Despite these advancements, most word embedding techniques share a common problem in that each word must encode all of its potential meanings into a single vector.
This technique is inspired by the work of Huang et al. (2012), which uses a multi-prototype neural vector-space model that clusters contexts to generate prototypes. Given a pre-trained word embedding model, each context embedding is generated by computing a weighted sum of the words in the context (weighted by tf-idf). Then, for each term, the associated context embeddings are clustered. The clusters are used to re-label each occurrence of each word in the corpus. Once these terms have been re-labeled with the cluster’s number, a new word model is trained on the labeled embeddings (with a different vector for each) generating the word-sense embeddings.

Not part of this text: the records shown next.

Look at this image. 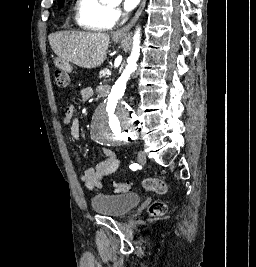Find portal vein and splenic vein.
Instances as JSON below:
<instances>
[{
  "label": "portal vein and splenic vein",
  "mask_w": 256,
  "mask_h": 267,
  "mask_svg": "<svg viewBox=\"0 0 256 267\" xmlns=\"http://www.w3.org/2000/svg\"><path fill=\"white\" fill-rule=\"evenodd\" d=\"M105 73H106V75H109V73H110L109 68H106Z\"/></svg>",
  "instance_id": "obj_1"
}]
</instances>
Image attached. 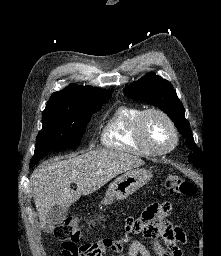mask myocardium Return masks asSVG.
Instances as JSON below:
<instances>
[{"label": "myocardium", "instance_id": "1", "mask_svg": "<svg viewBox=\"0 0 221 256\" xmlns=\"http://www.w3.org/2000/svg\"><path fill=\"white\" fill-rule=\"evenodd\" d=\"M156 114L162 117L170 126L173 133V142L170 146L164 149H158L150 144L144 133L145 120L149 115ZM135 137L137 141L155 155H164L175 149L179 142V132L173 119L163 110L159 108H148L143 110L137 118L135 126Z\"/></svg>", "mask_w": 221, "mask_h": 256}]
</instances>
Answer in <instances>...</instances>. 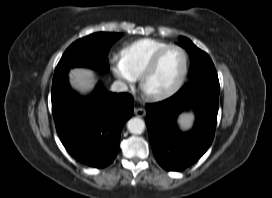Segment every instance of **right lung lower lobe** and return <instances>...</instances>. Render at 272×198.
<instances>
[{"label": "right lung lower lobe", "mask_w": 272, "mask_h": 198, "mask_svg": "<svg viewBox=\"0 0 272 198\" xmlns=\"http://www.w3.org/2000/svg\"><path fill=\"white\" fill-rule=\"evenodd\" d=\"M52 111L57 134L78 161L95 168L111 164L124 123L133 114V97L107 92L99 83L88 98L73 92L67 76L52 83Z\"/></svg>", "instance_id": "1"}]
</instances>
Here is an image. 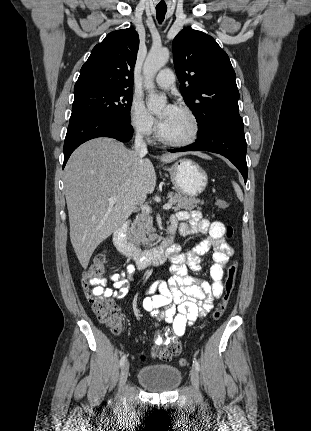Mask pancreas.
Segmentation results:
<instances>
[{
	"label": "pancreas",
	"mask_w": 311,
	"mask_h": 431,
	"mask_svg": "<svg viewBox=\"0 0 311 431\" xmlns=\"http://www.w3.org/2000/svg\"><path fill=\"white\" fill-rule=\"evenodd\" d=\"M167 198L173 200L172 204H175L173 210H201L198 204H204L203 200H198V198H189V196H184V194H175V192H170ZM152 216L149 214H140L137 219H134L131 223V227L128 229V239L129 241H134L137 245H144V247H152L156 245L155 239L157 237L155 227H153Z\"/></svg>",
	"instance_id": "cf45deb5"
}]
</instances>
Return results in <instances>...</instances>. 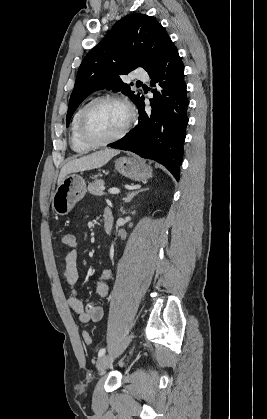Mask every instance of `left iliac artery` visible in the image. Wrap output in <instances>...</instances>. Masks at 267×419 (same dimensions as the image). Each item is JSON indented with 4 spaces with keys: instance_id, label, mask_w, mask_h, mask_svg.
Wrapping results in <instances>:
<instances>
[{
    "instance_id": "1",
    "label": "left iliac artery",
    "mask_w": 267,
    "mask_h": 419,
    "mask_svg": "<svg viewBox=\"0 0 267 419\" xmlns=\"http://www.w3.org/2000/svg\"><path fill=\"white\" fill-rule=\"evenodd\" d=\"M105 352H106L105 348L100 349L98 352V356L102 357L105 354Z\"/></svg>"
}]
</instances>
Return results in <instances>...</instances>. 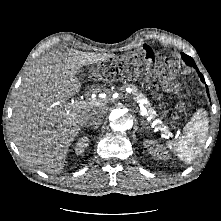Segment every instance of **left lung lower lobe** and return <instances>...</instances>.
<instances>
[{"mask_svg": "<svg viewBox=\"0 0 221 221\" xmlns=\"http://www.w3.org/2000/svg\"><path fill=\"white\" fill-rule=\"evenodd\" d=\"M182 55H183V53H182ZM193 67L197 70V72H198V74H199V76H200L201 81L204 83L205 80H204L203 75L199 72V70H198V68L196 67V65L193 66ZM206 90H207V94H208V96H209L208 88H206Z\"/></svg>", "mask_w": 221, "mask_h": 221, "instance_id": "0a47b994", "label": "left lung lower lobe"}]
</instances>
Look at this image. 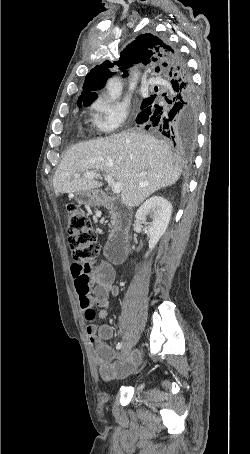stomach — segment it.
<instances>
[{"label": "stomach", "instance_id": "obj_1", "mask_svg": "<svg viewBox=\"0 0 250 454\" xmlns=\"http://www.w3.org/2000/svg\"><path fill=\"white\" fill-rule=\"evenodd\" d=\"M80 202L88 204V205H98L101 201L98 191L90 190V191H82L78 193Z\"/></svg>", "mask_w": 250, "mask_h": 454}]
</instances>
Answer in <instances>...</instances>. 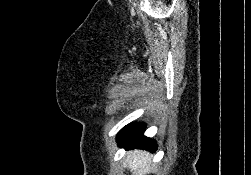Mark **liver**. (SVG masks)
<instances>
[{
  "mask_svg": "<svg viewBox=\"0 0 251 175\" xmlns=\"http://www.w3.org/2000/svg\"><path fill=\"white\" fill-rule=\"evenodd\" d=\"M151 155L143 149H134V151H128V155L125 159V167H129V171H132V175H145L151 171Z\"/></svg>",
  "mask_w": 251,
  "mask_h": 175,
  "instance_id": "liver-1",
  "label": "liver"
}]
</instances>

We expand on the work of Huang et al. (2012) by leveraging supervised NLP labels instead of unsupervised clusters to determine a particular word nstance’s sense. This eliminates the need to train embeddings multiple times, eliminates the need for a clustering step, and creates an efficient method by which a supervised classifier may consume the appropriate word-sense embedding.

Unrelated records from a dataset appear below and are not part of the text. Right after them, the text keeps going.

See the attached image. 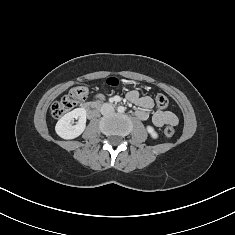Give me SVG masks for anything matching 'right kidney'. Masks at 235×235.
<instances>
[{"mask_svg":"<svg viewBox=\"0 0 235 235\" xmlns=\"http://www.w3.org/2000/svg\"><path fill=\"white\" fill-rule=\"evenodd\" d=\"M74 118L78 119L76 125H72ZM85 128L86 110L83 108H76L58 120L55 131L63 139H74L80 136Z\"/></svg>","mask_w":235,"mask_h":235,"instance_id":"right-kidney-1","label":"right kidney"}]
</instances>
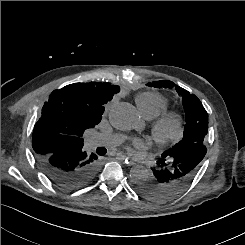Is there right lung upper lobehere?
I'll list each match as a JSON object with an SVG mask.
<instances>
[{
	"mask_svg": "<svg viewBox=\"0 0 245 245\" xmlns=\"http://www.w3.org/2000/svg\"><path fill=\"white\" fill-rule=\"evenodd\" d=\"M120 91L110 83H74L55 90L34 126L32 147L47 158L68 147H83V133L100 123L104 104Z\"/></svg>",
	"mask_w": 245,
	"mask_h": 245,
	"instance_id": "obj_1",
	"label": "right lung upper lobe"
}]
</instances>
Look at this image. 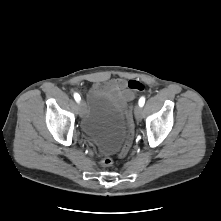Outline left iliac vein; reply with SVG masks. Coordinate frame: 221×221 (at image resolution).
Segmentation results:
<instances>
[{"label":"left iliac vein","instance_id":"obj_1","mask_svg":"<svg viewBox=\"0 0 221 221\" xmlns=\"http://www.w3.org/2000/svg\"><path fill=\"white\" fill-rule=\"evenodd\" d=\"M135 117L137 120H141L143 117V109L141 106H136L135 107Z\"/></svg>","mask_w":221,"mask_h":221}]
</instances>
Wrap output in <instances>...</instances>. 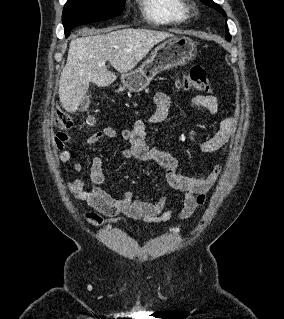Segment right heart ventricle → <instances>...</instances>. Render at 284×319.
I'll return each mask as SVG.
<instances>
[{"label": "right heart ventricle", "instance_id": "1", "mask_svg": "<svg viewBox=\"0 0 284 319\" xmlns=\"http://www.w3.org/2000/svg\"><path fill=\"white\" fill-rule=\"evenodd\" d=\"M143 17L156 25L180 24L189 18L185 0H137Z\"/></svg>", "mask_w": 284, "mask_h": 319}]
</instances>
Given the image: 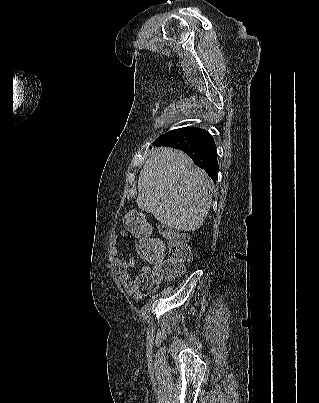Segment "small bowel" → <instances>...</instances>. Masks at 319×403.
<instances>
[{"instance_id":"obj_1","label":"small bowel","mask_w":319,"mask_h":403,"mask_svg":"<svg viewBox=\"0 0 319 403\" xmlns=\"http://www.w3.org/2000/svg\"><path fill=\"white\" fill-rule=\"evenodd\" d=\"M119 237L121 239H126L128 237V232L126 230H121L119 232ZM152 238V237H151ZM153 240H158L155 238H152ZM159 241V240H158ZM143 260L147 261L143 256ZM135 259L134 258H129V259H121L119 256H114L112 260V270L119 276V278L125 283L127 290L131 293L134 294L137 291L136 288V282H137V277L136 278H131L129 274V270L135 266ZM150 267L148 265L143 266L142 271L143 273L148 271Z\"/></svg>"}]
</instances>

Given a labeled corpus (either by hand or by a model) with one or more labels per word, the sense2vec model first counts the number of uses (where a unique word maps set of one or more labels/uses) of each word and generates a random ”sense embedding” for each use. A model is then trained using either the CBOW, Skip-gram, or Structured Skip-gram model onfigurations. Instead of predicting a token given surrounding tokens, this model predicts a word sense given surrounding senses.